NOT((NOT A) AND (NOT B))= A OR B

NOT((NOT A) AND B) = A OR (NOT B)

(NOT A) XOR (NOT B)= A XOR B

There are others that exist try to work them out through either truth tables or Boolean Algebra either will work.

Now that that has been covered we can cover Boolean Hybrid statements.

Now normally one would implement a complex decision based structure on either an IF THEN ELSEIF or a SELECT CASE Structure. One such system

IF K=3 THEN

D=15

ELSEIF K>3 THEN

D=33.2*H

ELSEIF K<3 THEN

D=D/2

END IF

one could gain some speed by putting that in select case form but say you wanted it to be able to handle more complex statements incurring a differing number of variables for each determiner essentially Adaptive behavior and have it be able to trigger multiple commands at once? Then you need the Speedy Boolean Hybrid.

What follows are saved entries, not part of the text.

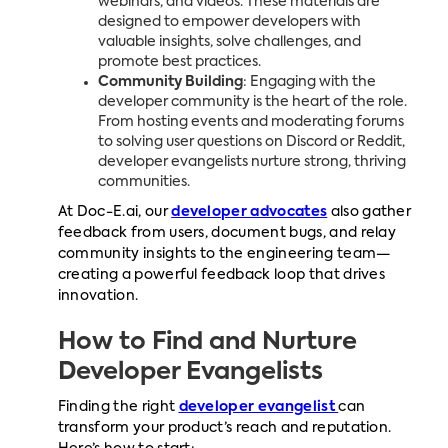
webinars, and videos. These materials are
designed to empower developers with
valuable insights, solve challenges, and
promote best practices.
Community Building
: Engaging with the
developer community is the heart of the role.
From hosting events and moderating forums
to solving user questions on Discord or Reddit,
developer evangelists nurture strong, thriving
communities.
At Doc-E.ai, our
developer advocates
also gather
feedback from users, document bugs, and relay
community insights to the engineering team—
creating a powerful feedback loop that drives
innovation.
How to Find and Nurture
Developer Evangelists
Finding the right
developer evangelist
can
transform your product’s reach and reputation.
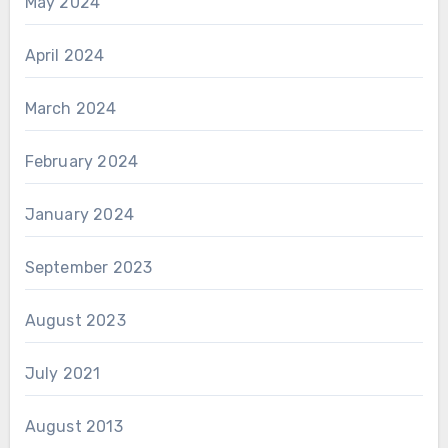
May 2024
April 2024
March 2024
February 2024
January 2024
September 2023
August 2023
July 2021
August 2013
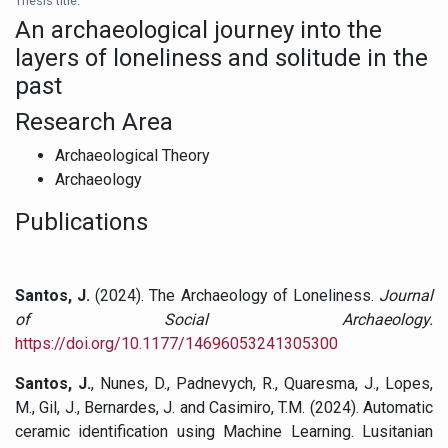
Thesis title:
An archaeological journey into the
layers of loneliness and solitude in the
past
Research Area
Archaeological Theory
Archaeology
Publications
Santos, J.
(2024). The Archaeology of Loneliness.
Journal
of Social Archaeology.
https://doi.org/10.1177/14696053241305300
Santos, J.
, Nunes, D., Padnevych, R., Quaresma, J., Lopes,
M., Gil, J., Bernardes, J. and Casimiro, T.M. (2024). Automatic
ceramic identification using Machine Learning. Lusitanian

try this with a suite of different values it will behave exactly as the IF THEN statement above.

D=(-D/2)*(K<3)-(33.2*H)*(K>3)-15*(K=3)

however this method can be extremely flexible as an example:

D=((K MOD Z)*((M*Z MOD 2)=(D*2))+(Z MOD M)*(K=D))*(G=-1)-((M-Z+1)*(M+Z)/2)*(G=0)

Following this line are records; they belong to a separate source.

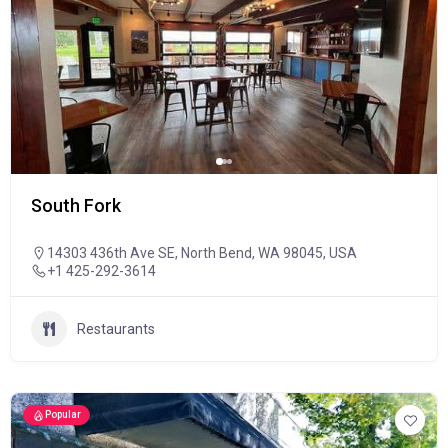
South Fork
14303 436th Ave SE, North Bend, WA 98045, USA
+1 425-292-3614
Restaurants
Popular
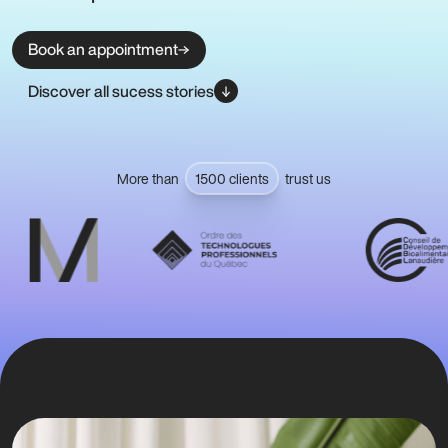
Book an appointment
Discover all sucess stories
More than
1500 clients
trust us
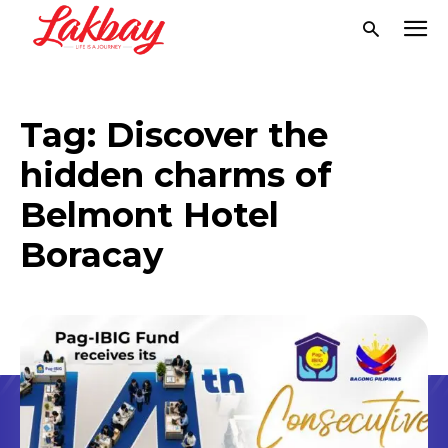
Tag:
Discover the
hidden charms of
Belmont Hotel
Boracay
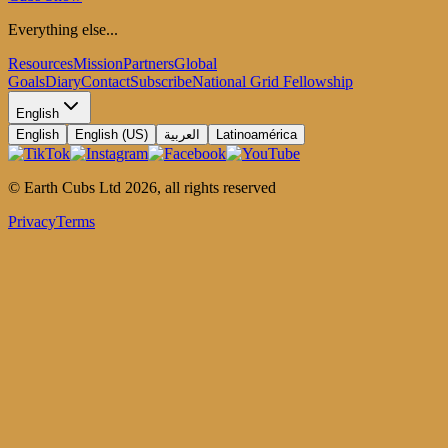
Everything else...
Resources
Mission
Partners
Global
Goals
Diary
Contact
Subscribe
National Grid Fellowship
English
English
English (US)
العربية
Latinoamérica
© Earth Cubs Ltd
2026
,
all rights reserved
Privacy
Terms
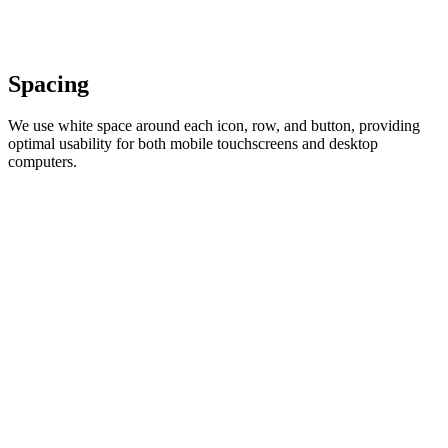
Spacing
We use white space around each icon, row, and button, providing
optimal usability for both mobile touchscreens and desktop
computers.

fairly complicated expression that is even more difficult to reproduce with an IF THEN ELSEIF and even more difficult to reproduce with SELECT CASE

however if you have something which is nested inside several loops you can gain even more speed:

D=((K MOD Z)*(M*Z MOD 2=D*2)+(Z MOD M)*(K=D))*(G=-1)-((M-Z+1)*(M+Z)/2)*(G=0)

becomes

'in the middle

GG=(G=0)

An important thing to note is that any speed saving here is only discernable when dealing with long complicated expressions and you run the risk of introducing bugs.

Algorithmic

Now it may seem that algorithmic and mathematical optimization are highly similar and in fact they are algorithms in computer programming can be mathematical or other wise. There are string based algorithms and strings have their own speed optimizations an algorithmic optimization is choosing the best way to achieve this is by researching to see what the best method to do the job is.

Logical

Logical optimizations consist of finding the locations where artifacts from older versions of the code exist and no longer serve any purpose after all why keep calculating Ackermann's Function if you are no longer using it? Essentially the theory behind this is finding out the parts of the code that are no longer needed or actually used. I would suggest backing up your code before getting rid of anything. then in a working copy of the code get rid of the code you do not think you need and test the program.

Pre-calculation

Yes the magic of pre-calculation perhaps the only method that can improve the speed of any program that uses complex functions. essentially the method behind pre-calculation is to decide an array range that will give you sufficient detail for your function to be of use to the program. Then when you call the array that contains the value you are looking for you make the adjustment say your original function range is 0 to 10 and all real numbers in between and you only need .1 for the precision then you would have Funcarray(0 to 100) and you would multiply all values before they were placed into the array part by 10 and it would give you the value you want presuming you have placed the value into the array first.

Assembly

Assembly or ASM is a programming language which can be inserted inline in most other programming languages ASM is the closest that one can get to machine code without having to remember immense strings of numbers while coding. As such ASMis considered by many the ultimate way to optimize however hand written ASM has 2 major problems the first is that hand written ASM can be slower than the code written by the compiler the reason for this is that people often make the ASM code much more complex than it really needs to be. The second major problem with hand written ASM is that it often make the code impossible to read.